I talked with my parents yesterday. I enthused about some of the recent loot, particularly the scanner. They said that my nephew, who had seemed utterly indifferent to the DVD we bought him, went home, watched it, and was happy. That's good to hear. The kid still needs to learn some basic manners, though, like "thank you" and at least feigning interest in gifts.

I was surprised to learn that my parents knew basically nothing about the show 1776, either stage or movie. (I said this to a friend last night who said he didn't know it either, but he didn't grow up in a musicals-intensive house in one of the 13 colonies, so that's not surprising.) I remember seeing the movie as a kid; I mistakingly thought my parents had taken me. (We also saw it on a school outing.) The CLO is doing it this summer, which is what brought this up, and now I'm thinking that Dani and I, and maybe some friends, should go. I've never seen the stage version. I worry a bit about having my illusions shattered -- some other things I remember fondly didn't work out so well on more recent viewing, and maybe I should leave well enough alone. But it's probably safe.

Study with my rabbi today was very good, in a hard-to-summarize way. Maybe there'll be a separate entry later. (Aside: according to the talmud, God prays. This prompted me to say "what and to whom?" before my rabbi could continue. We've looked at "what", and then had to stop. In a sense, that's the less-interesting question.)

Most people were back at work today. Naturally, the single person who understands the part of the software that is currently getting in my way is out for a few more days. Oops. Tomorrow I begin plaintively asking not-so-random developers "do you know anything about [module]?". :-) (It's got to be pilot error; no one gets this right on the first try near as I can tell. If I figure out what that error is, then not only can I move past it but I can also improve the documentation.)
cellio: (kitties)
One of the cats is apparently taunting Dani.

A few months ago, Baldur started going off early in the morning (6ish), meowing in the bedroom. I've been chasing him out and, if it happens a second time, throwing him out and closing the door. This has been happening on a regular basis -- not necessarily every day, but most of them.

Dani left for Origins (gaming con) on Wednesday and returned Sunday.
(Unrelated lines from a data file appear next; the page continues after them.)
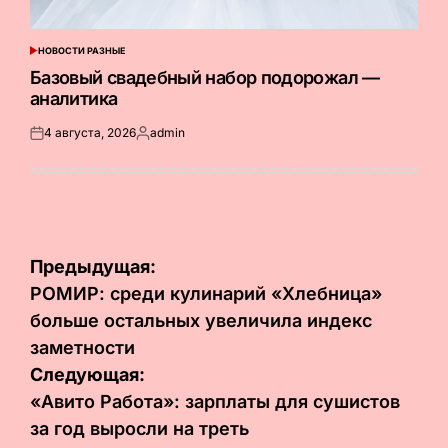
НОВОСТИ РАЗНЫЕ
ОПУБЛИКОВАНО
В
Базовый свадебный набор подорожал —
аналитика
4 августа, 2026
admin
Опубликовано
Запись
на
от
Навигация
Предыдущая:
по
РОМИР: среди кулинарий «Хлебница»
больше остальных увеличила индекс
записям
заметности
Следующая:
«Авито Работа»: зарплаты для сушистов
за год выросли на треть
Baldur did not do this even once during those four days. This morning, he was back to normal.

Heh. Baldur is yanking Dani's chain, it appears. I wonder why.



Sunday dinner last night was just three of us; Dani had spent the last several days around a convention full of people, so he bowed out, and the other regulars were busy with various things. So Ralph, Lori, and I sat around chatting about various things, including a fair bit of D&D geeking. (We've decided what to do about polymorph and templates.) Ralph made wonderful steaks on the grill. I've never learned the art of cooking steaks -- I can do good things with roasts, with birds, with stews and soups and chili, but steaks elude me. Ralph has the knack.

Dani did not come home from Origins with many bags of games this year. It was apparently a slow shopping year. :-) He did play some interesting games, but didn't find them for sale.

I spent some of Saturday studying the Torah portion I'm chanting next month. It's a longer portion than I would have bitten off on my own initiative, but it's managable. So far it's going fairly well, and I've internalized a couple more of the trope symbols.

Today while studying with my rabbi we came to the justification in the talmud for all of the Torah and all of the oral law having been given to Moshe at Sinai. (I actually anticipated where the argument was going, and I think my rabbi was pleased that I saw it before we got there.) I had not realized before that according to this argument all of scripture, not just all of torah, was given at Sinai. In other words, that collection includes prophets and writings. That's an idea I'm having trouble with. (Berachot 5a, for those who care.)